| Title | Research of High-temperature Diverting Fracturing Technology for EGS Projects |
|---|---|
| Authors | CHEN Peipei, CHEN Wenyi, ZHANG Liru, LI Jingang, GAO Yang, WANG Zhihai |
| Year | 2022 |
| Conference | Stanford Geothermal Workshop |
| Keywords | segmented fracturing, diverting fracturing, EGS, temporary plugging agent |
| Abstract | Increasing the flow rate of heat-transfer medium and the contact area with formation are the important methods to improve the heat transfer efficiency of enhanced geothermal system (EGS). Bullhead fracturing is commonly used in EGS projects, yet it is difficult to create multiple fractures in formation, thus resulting in the lower flow rate of heat-transfer medium and inefficient heat transfer. Segmented fracturing technology provides finer control over the number of fractures, which could boost energy production capacity. However, traditional segmented fracturing relies on mechanical packers or low temperature diverters, unadaptable to high temperature ( greater than 150℃) environment of EGS. Therefore, research on high-temperature diverting fracturing technology for deep EGS is significant in both theory and applications. The core of high-temperature diverting fracturing is developing high-temperature diverters. In this study, a newly developed hydrofracture diverter has shown multiple advantages over conventional diverters. It features low density(1.10 g/cm3-1.20 g/cm3), excellent high temperature (250℃) and high pressure(180Mpa) resistant properties as well as degradability.
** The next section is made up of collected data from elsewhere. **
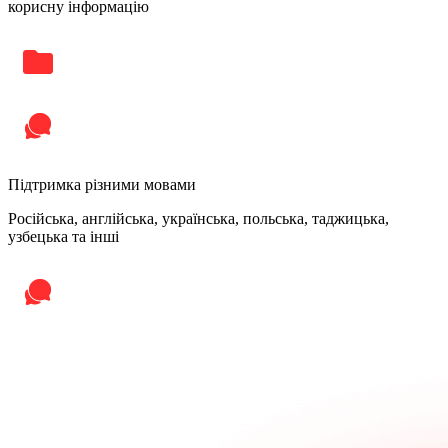
корисну інформацію
Підтримка різними мовами
Російська, англійська, українська, польська, таджицька,
узбецька та інші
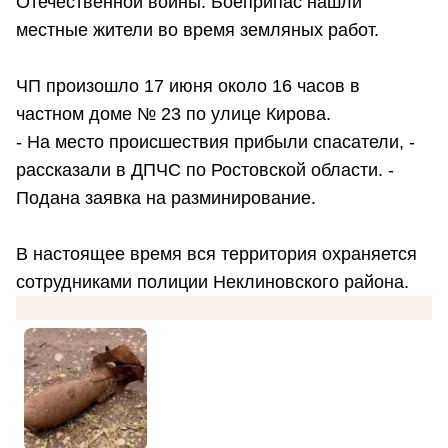
Отечественной войны. Боеприпас нашли
местные жители во время земляных работ.
ЧП произошло 17 июня около 16 часов в
частном доме № 23 по улице Кирова.
- На место происшествия прибыли спасатели, -
рассказали в ДПЧС по Ростовской области. -
Подана заявка на разминирование.
В настоящее время вся территория охраняется
сотрудниками полиции Неклиновского района.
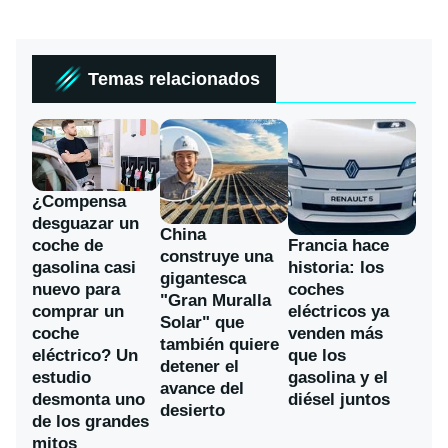
Temas relacionados
¿Compensa
desguazar un
China
coche de
Francia hace
construye una
gasolina casi
historia: los
gigantesca
nuevo para
coches
"Gran Muralla
comprar un
eléctricos ya
Solar" que
coche
venden más
también quiere
eléctrico? Un
que los
detener el
estudio
gasolina y el
avance del
desmonta uno
diésel juntos
desierto
de los grandes
mitos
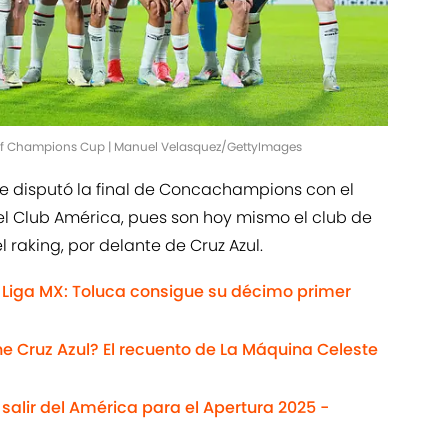
f Champions Cup | Manuel Velasquez/GettyImages
que disputó la final de Concachampions con el
el Club América, pues son hoy mismo el club de
raking, por delante de Cruz Azul.
 Liga MX: Toluca consigue su décimo primer
Cruz Azul? El recuento de La Máquina Celeste
salir del América para el Apertura 2025 -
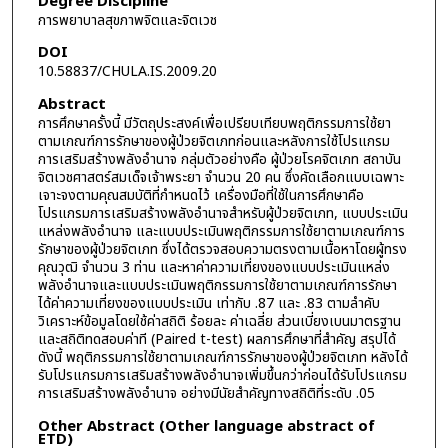
Degree Discipline
การพยาบาลสุขภาพจิตและจิตเวช
DOI
10.58837/CHULA.IS.2009.20
Abstract
การศึกษาครั้งนี้ มีวัตถุประสงค์เพื่อเปรียบเทียบพฤติกรรมการใช้ยา
ตามเกณฑ์การรักษาของผู้ป่วยจิตเภทก่อนและหลังการใช้โปรแกรม
การเสริมสร้างพลังอำนาจ กลุ่มตัวอย่างคือ ผู้ป่วยโรคจิตเภท สถาบัน
จิตเวชศาสตร์สมเด็จเจ้าพระยา จำนวน 20 คน ซึ่งคัดเลือกแบบเฉพาะ
เจาะจงตามคุณสมบัติที่กำหนดไว้ เครื่องมือที่ใช้ในการศึกษาคือ
โปรแกรมการเสริมสร้างพลังอำนาจสำหรับผู้ป่วยจิตเภท, แบบประเมิน
แหล่งพลังอำนาจ และแบบประเมินพฤติกรรมการใช้ยาตามเกณฑ์การ
รักษาของผู้ป่วยจิตเภท ซึ่งได้ตรวจสอบความตรงตามเนื้อหาโดยผู้ทรง
คุณวุฒิ จำนวน 3 ท่าน และหาค่าความเที่ยงของแบบประเมินแหล่ง
พลังอำนาจและแบบประเมินพฤติกรรมการใช้ยาตามเกณฑ์การรักษา
ได้ค่าความเที่ยงของแบบประเมิน เท่ากับ .87 และ .83 ตามลำคับ
วิเคราะห์ข้อมูลโดยใช้ค่าสถิติ ร้อยละ ค่าเฉลี่ย ส่วนเบี่ยงเบนมาตรฐาน
และสถิติทดสอบค่าที (Paired t-test) ผลการศึกษาที่สำคัญ สรุปได้
ดังนี้ พฤติกรรมการใช้ยาตามเกณฑ์การรักษาของผู้ป่วยจิตเภท หลังได้
รับโปรแกรมการเสริมสร้างพลังอำนาจเพิ่มขึ้นกว่าก่อนได้รับโปรแกรม
การเสริมสร้างพลังอำนาจ อย่างมีนัยสำคัญทางสถิติที่ระดับ .05
Other Abstract (Other language abstract of
ETD)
Its self-degradation rate is less than 5% for 24h and greater than 30% for 96h in 250℃ water environment. Furthermore, high-temperature diverting fracturing simulation experiments were designed and performed with the ultra-high-temperature true tri-axial equipment. The test results showed that the diverter could not only plug fractures for 48 hours in 250°C environment, but was also capable of sealing cracks under 38MPa and turned to create new fractures. The flow-back rate exceeded 90% after self-degradation for 120h, which further verified the effectiveness of the technology. High-temperature diverting fracturing offers a more efficient approach to extract geothermal energy. The proprietary diverter can be employed in 250℃ formations and adjustment of composition can lead to different high temperature resistant properties. Next, field tests will be conducted to assess the effectiveness and application conditions for the technology. |